Robot strippers performed in Las Vegas last week
As it has for 50 years, the Consumer Electronics Show dazzled onlookers with the newest tech innovations pushing our world deep into the future. Massive companies like Google, Amazon and Nvidia all brought out the big guns to showcase the fancy gadgets everyone will embed into their lives soon — whether anyone wants to or not.
Yet as with any convention taking place in Las Vegas, the wholesome image CES attempted to maintain was quickly overshadowed by sex. Lots and lots of sex. But not just by any sex in 2018, no, this event was overtaken by electronic sex. Sex driven by computers. More specifically, it was a pair of stripper robots featured at Sapphire Gentleman's Club who grabbed all the headlines in 2018.
Speaking to CNBC, British artist Giles Walker, the one responsible for the writhing and pole-humping e-ladies, revealed how they came to be — and most telling, how he's actually afraid the world might take something like his strippers and use them for a dark kind of evil.

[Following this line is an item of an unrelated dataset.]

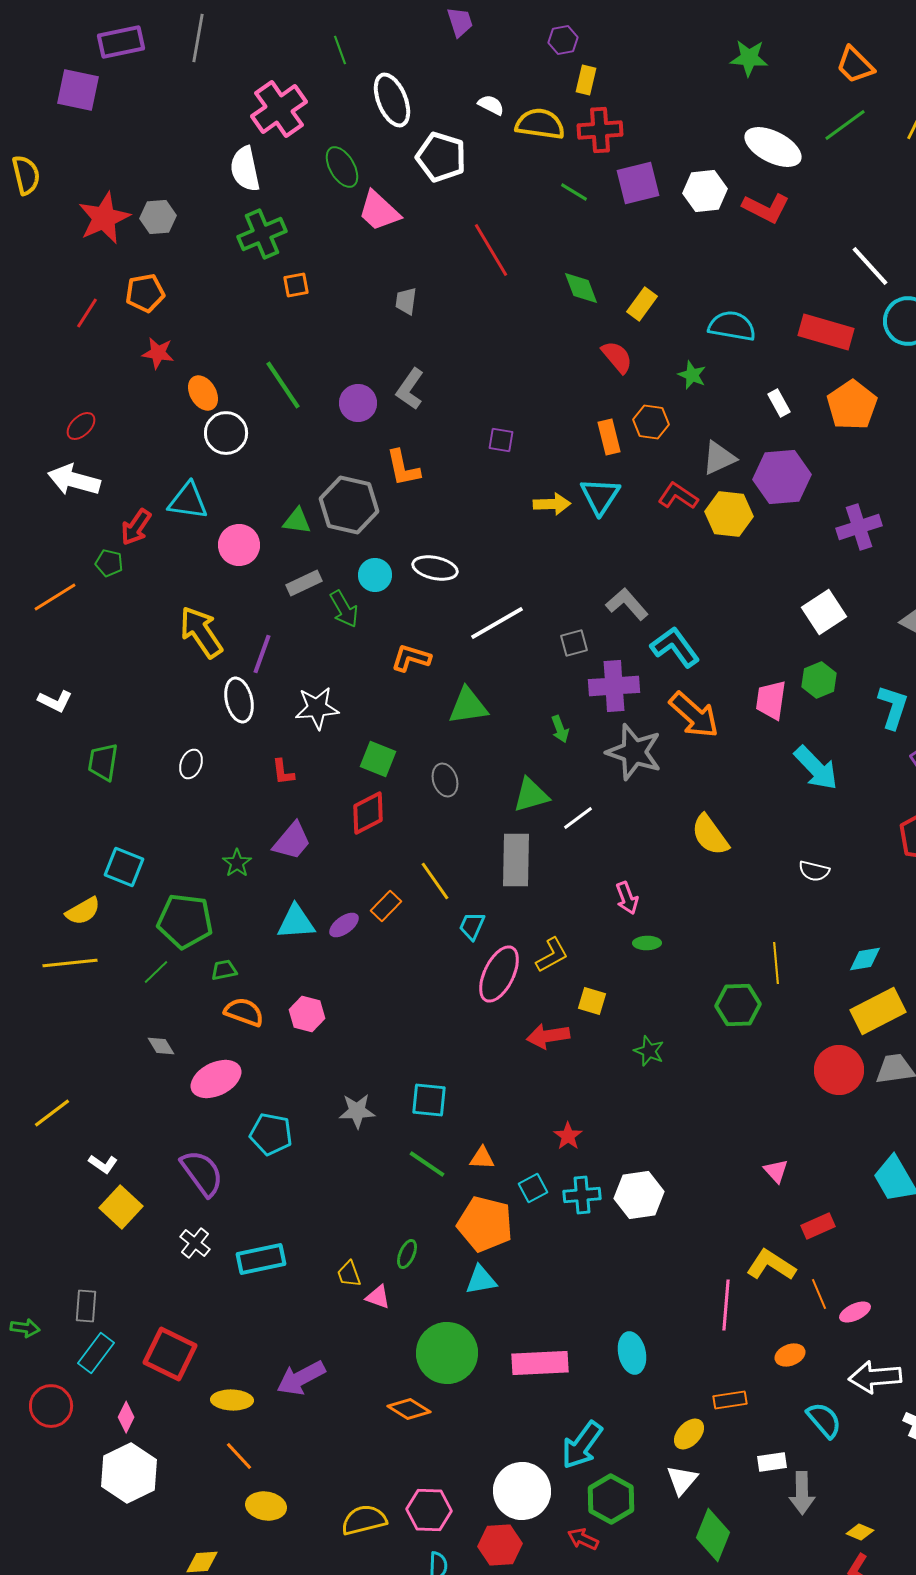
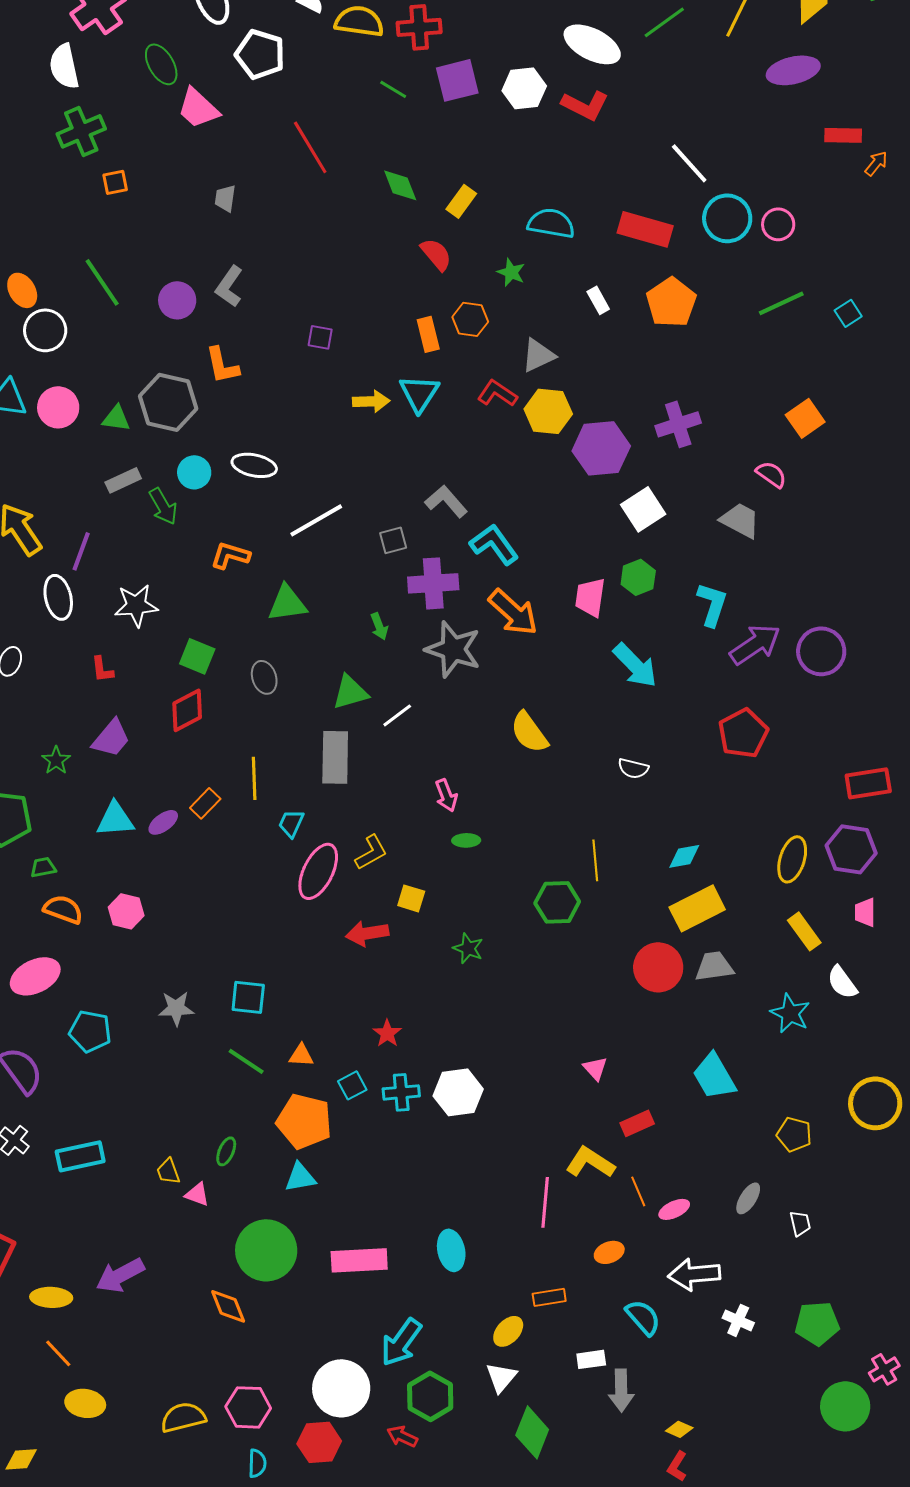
purple hexagon: (782, 477) -> (601, 448), moved
pink circle: (239, 545) -> (58, 407), moved
yellow line: (435, 881) -> (254, 778), turned 33
orange diamond: (409, 1409) -> (228, 1306), turned 36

"My worry is — and this is really crude, but it is a crude idea — if you build a robot that you can have sex with, then you can build a robot that you can rape, and you can build a child robot that you can have sex with, and it's all supposedly legal," Walker told CNBC's Kurt Wagner. "But [just] because it's legal, does that mean it's a healthy thing? The dark side of the sex industry will create some really nasty, nasty stuff, and I think, 'Is it worth it?'"
He wasn't one to shy away from the irony in his "voyeuristic ladies" being showcased at a gentleman's club, though, and even remarked it wasn't exactly his choice. But, fuck it, he said, it pays the bills.
"I didn't build these to get involved in the sex industry," he said. "They weren't about sex, they were about voyeurism. I've been dragged into this side of things unintentionally, but I'm not complaining. It does pay the bills. I am a robot pimp in that way."